The length of a compressed Java String is not equal to the content-length when it is sent as a WebSocket message

Question

I am trying to reduce bandwidth consumption by compressing the JSON String I am sending through the WebSocket from my Springboot application to the browser client (this is on top of permessage-deflate WebSocket extension). This scenario uses the following JSON String which has a length of 383 characters:

{"headers":{},"body":{"message":{"errors":{"password":"Password length must be at least 8 characters.","retype":"Retype Password cannot be null.","username":"Username length must be between 6 to 64 characters."},"links":[],"success":false,"target":{"password":"","retype":"","username":""}},"target":"/user/session/signup"},"statusCode":"UNPROCESSABLE_ENTITY","statusCodeValue":422}

To benchmark, I send both compressed and uncompressed String from the server like so:

Object response = …,

SimpMessageHeaderAccessor simpHeaderAccessor =
    SimpMessageHeaderAccessor.create(SimpMessageType.MESSAGE);
simpHeaderAccessor.setSessionId(sessionId);
simpHeaderAccessor.setContentType(new MimeType("application", "json",
    StandardCharsets.UTF_8));
simpHeaderAccessor.setLeaveMutable(true);
// Sends the uncompressed message.
messagingTemplate.convertAndSendToUser(sessionId, uri, response,
    simpHeaderAccessor.getMessageHeaders());

ObjectMapper mapper = new ObjectMapper();
String jsonString;

try {
    jsonString = mapper.writeValueAsString(response);
}
catch(JsonProcessingException e) {
    jsonString = response.toString();
}

log.info("The payload is application/json.");
log.info("uncompressed payload (" + jsonString.length() + " character):");
log.info(jsonString);

String lzStringCompressed = LZString.compress(jsonString);
simpHeaderAccessor = SimpMessageHeaderAccessor.create(SimpMessageType.MESSAGE);
simpHeaderAccessor.setSessionId(sessionId);
simpHeaderAccessor.setContentType(new MimeType("text", "plain",
    StandardCharsets.UTF_8));
simpHeaderAccessor.setLeaveMutable(true);
// Sends the compressed message.
messagingTemplate.convertAndSendToUser(sessionId, uri, lzStringCompressed,
    simpHeaderAccessor.getMessageHeaders());

log.info("The payload is text/plain.");
log.info("compressed payload (" + lzStringCompressed.length() + " character):");
log.info(lzStringCompressed);

Which logs the following lines in the Java console:

The payload is application/json.
uncompressed payload (383 character):
{"headers":{},"body":{"message":{"errors":{"password":"Password length must be at least 8 characters.","retype":"Retype Password cannot be null.","username":"Username length must be between 6 to 64 characters."},"links":[],"success":false,"target":{"password":"","retype":"","username":""}},"target":"/user/session/signup"},"statusCode":"UNPROCESSABLE_ENTITY","statusCodeValue":422}
The payload is text/plain.
compressed payload (157 character):
??????????¼??????????????p??!-??7??????????????????????????????????u??????????????????????·}???????????????????????????????????????/?┬R??b,??????m??????????

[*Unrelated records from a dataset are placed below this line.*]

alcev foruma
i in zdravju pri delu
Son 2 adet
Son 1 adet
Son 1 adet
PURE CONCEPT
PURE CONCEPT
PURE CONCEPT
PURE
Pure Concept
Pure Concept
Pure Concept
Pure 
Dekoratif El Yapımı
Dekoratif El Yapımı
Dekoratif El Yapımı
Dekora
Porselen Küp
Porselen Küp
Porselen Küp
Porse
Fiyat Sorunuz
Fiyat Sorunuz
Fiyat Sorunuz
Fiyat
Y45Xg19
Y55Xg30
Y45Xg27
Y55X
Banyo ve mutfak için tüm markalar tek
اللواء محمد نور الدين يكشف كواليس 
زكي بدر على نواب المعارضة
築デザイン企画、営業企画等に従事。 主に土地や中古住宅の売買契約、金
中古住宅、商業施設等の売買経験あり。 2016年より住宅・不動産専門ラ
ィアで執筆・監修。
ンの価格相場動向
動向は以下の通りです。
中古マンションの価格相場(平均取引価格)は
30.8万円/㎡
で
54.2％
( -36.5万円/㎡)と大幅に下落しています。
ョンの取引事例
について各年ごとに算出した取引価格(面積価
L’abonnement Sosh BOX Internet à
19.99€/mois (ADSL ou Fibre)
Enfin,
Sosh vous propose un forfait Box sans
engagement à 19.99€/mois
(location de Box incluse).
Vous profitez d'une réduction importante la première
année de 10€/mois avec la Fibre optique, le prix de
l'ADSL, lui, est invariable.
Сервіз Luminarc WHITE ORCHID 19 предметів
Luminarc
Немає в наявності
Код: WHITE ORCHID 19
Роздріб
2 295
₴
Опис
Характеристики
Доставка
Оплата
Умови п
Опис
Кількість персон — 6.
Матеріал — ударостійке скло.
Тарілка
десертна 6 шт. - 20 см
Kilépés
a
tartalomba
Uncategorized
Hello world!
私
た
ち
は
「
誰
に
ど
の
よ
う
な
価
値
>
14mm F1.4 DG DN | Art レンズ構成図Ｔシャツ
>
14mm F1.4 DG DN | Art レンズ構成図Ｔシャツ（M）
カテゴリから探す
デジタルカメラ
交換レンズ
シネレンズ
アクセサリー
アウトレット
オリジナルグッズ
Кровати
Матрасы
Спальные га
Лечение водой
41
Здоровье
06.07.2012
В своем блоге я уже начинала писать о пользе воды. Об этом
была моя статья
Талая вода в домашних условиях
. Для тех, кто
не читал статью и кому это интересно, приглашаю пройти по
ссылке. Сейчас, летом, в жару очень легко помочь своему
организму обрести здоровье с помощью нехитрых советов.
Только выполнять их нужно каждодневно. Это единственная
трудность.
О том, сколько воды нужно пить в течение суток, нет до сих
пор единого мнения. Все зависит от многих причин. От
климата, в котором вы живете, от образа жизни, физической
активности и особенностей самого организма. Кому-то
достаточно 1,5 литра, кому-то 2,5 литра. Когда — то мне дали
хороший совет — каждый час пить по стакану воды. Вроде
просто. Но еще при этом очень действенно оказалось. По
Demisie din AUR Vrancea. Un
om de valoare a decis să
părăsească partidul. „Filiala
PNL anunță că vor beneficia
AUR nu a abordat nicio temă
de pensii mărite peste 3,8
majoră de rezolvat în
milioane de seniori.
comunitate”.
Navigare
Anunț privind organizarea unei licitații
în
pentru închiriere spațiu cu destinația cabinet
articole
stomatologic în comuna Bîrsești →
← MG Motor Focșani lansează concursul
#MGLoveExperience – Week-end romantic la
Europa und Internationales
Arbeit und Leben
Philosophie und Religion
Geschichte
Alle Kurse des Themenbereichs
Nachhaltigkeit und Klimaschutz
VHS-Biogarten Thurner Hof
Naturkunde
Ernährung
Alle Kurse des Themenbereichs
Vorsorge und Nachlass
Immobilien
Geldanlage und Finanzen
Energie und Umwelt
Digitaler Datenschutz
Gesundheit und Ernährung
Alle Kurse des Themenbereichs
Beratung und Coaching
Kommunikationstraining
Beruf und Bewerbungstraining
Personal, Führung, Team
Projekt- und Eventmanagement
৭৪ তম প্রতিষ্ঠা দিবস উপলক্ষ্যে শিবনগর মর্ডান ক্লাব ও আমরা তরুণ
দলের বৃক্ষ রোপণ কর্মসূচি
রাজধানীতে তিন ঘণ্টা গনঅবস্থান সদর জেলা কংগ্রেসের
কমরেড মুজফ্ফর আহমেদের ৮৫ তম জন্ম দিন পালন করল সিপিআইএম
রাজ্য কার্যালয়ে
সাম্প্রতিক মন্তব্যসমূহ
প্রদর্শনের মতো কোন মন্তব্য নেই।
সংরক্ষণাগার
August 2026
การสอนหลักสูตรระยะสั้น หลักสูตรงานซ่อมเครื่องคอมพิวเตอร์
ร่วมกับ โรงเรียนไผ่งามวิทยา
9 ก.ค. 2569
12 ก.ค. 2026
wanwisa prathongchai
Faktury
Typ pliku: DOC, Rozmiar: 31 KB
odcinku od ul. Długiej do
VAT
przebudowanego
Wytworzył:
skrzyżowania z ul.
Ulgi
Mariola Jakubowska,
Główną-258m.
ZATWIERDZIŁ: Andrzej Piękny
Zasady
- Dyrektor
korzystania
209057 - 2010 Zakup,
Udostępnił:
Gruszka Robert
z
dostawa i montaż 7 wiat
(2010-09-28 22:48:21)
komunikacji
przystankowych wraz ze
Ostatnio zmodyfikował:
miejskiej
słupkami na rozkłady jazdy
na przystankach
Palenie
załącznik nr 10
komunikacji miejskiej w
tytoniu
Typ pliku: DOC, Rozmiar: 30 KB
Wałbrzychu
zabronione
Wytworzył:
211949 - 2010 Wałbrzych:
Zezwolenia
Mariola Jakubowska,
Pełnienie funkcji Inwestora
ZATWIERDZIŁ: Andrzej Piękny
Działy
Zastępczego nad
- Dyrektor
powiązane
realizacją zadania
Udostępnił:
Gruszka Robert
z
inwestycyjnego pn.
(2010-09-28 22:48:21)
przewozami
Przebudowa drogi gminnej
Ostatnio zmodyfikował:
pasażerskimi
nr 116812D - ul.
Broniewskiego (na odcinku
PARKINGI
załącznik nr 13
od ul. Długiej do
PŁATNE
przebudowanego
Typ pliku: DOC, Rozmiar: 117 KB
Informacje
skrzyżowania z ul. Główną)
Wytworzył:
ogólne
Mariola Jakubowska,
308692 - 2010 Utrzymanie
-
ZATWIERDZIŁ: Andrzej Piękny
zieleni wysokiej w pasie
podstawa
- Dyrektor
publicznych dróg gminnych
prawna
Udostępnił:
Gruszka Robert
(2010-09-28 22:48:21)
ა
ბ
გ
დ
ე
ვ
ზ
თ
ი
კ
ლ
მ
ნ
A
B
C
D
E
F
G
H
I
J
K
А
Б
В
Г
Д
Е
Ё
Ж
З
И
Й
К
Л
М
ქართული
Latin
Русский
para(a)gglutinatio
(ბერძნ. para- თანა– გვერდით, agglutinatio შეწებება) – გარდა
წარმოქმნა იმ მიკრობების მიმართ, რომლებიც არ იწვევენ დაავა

Then browser receives the two messages sent by the server and captured by this javascript:

stompClient.connect({}, function(frame) {
    stompClient.subscribe(stompClientUri, function(payload) {
        try {
            JSON.parse(payload.body);
            console.log("The payload is application/json.");
            console.log("uncompressed payload (" + payload.body.length + " character):");
            console.log(payload.body);

            payload = JSON.parse(payload.body);
        } catch (e) {
            try {
                payload = payload.body;
                console.log("The payload is text/plain.");
                console.log("compressed payload (" + payload.length + " character):");
                console.log(payload);

                var decompressPayload = LZString.decompress(payload);
                console.log("decompressed payload (" + decompressPayload.length + " character):");
                console.log(decompressPayload);

                payload = JSON.parse(decompressPayload);
            } catch (e) {
            } finally {
            }
        } finally {
        }
    });
});

Which displays the following lines in the browser's debug console:

The payload is application/json.
uncompressed payload (383 character):
{"headers":{},"body":{"message":{"errors":{"password":"Password length must be at least 8 characters.","retype":"Retype Password cannot be null.","username":"Username length must be between 6 to 64 characters."},"links":[],"success":false,"target":{"password":"","retype":"","username":""}},"target":"/user/session/sign-up"},"statusCode":"UNPROCESSABLE_ENTITY","statusCodeValue":422}
The payload is text/plain.
compressed payload (157 character):
ᯡࠥ䅬ࢀጨᎡ乀ஸ̘͢¬ߑ䁇啰˸⑱ᐣ䱁ሢ礒⽠݉ᐮ皆⩀p瑭漦!-䈠ᷕ7ᡑ刡⺨狤灣મ啃嵠ܸ䂃ᡈ硱䜄ቀρۯĮニᴴဠ䫯⻖֑点⇅劘畭ᣔ奢⅏㛥⡃Ⓛ撜u≂㥋╋ၲ⫋䋕᪒丨ಸ䀭䙇Ꮴ吠塬昶⬻㶶Т㚰ͻၰú}㙂᥸沁⠈ƹ⁄᧸㦓ⴼ䶨≋愐㢡ᱼ溜涤簲╋㺮橿䃍砡瑧ᮬ敇⼺ℙ滆䠢榵ⱀ盕ີ‣Ш眨રą籯/ሤÂR儰Ȩb,帰Ћ愰䀥․䰂m㛠ளǀ䀭❖⧼㪠Ө柀䀠 
decompressed payload (383 character):
{"headers":{},"body":{"message":{"errors":{"password":"Password length must be at least 8 characters.","retype":"Retype Password cannot be null.","username":"Username length must be between 6 to 64 characters."},"links":[],"success":false,"target":{"password":"","retype":"","username":""}},"target":"/user/session/sign-up"},"statusCode":"UNPROCESSABLE_ENTITY","statusCodeValue":422}

At this point I can now verify that whatever String value my Springboot application compresses, the browser can able to decompress and get the original String. There is a problem though. When I inspected the browser debugger if the size of the transferred message was actually reduced, it tells me that isn't.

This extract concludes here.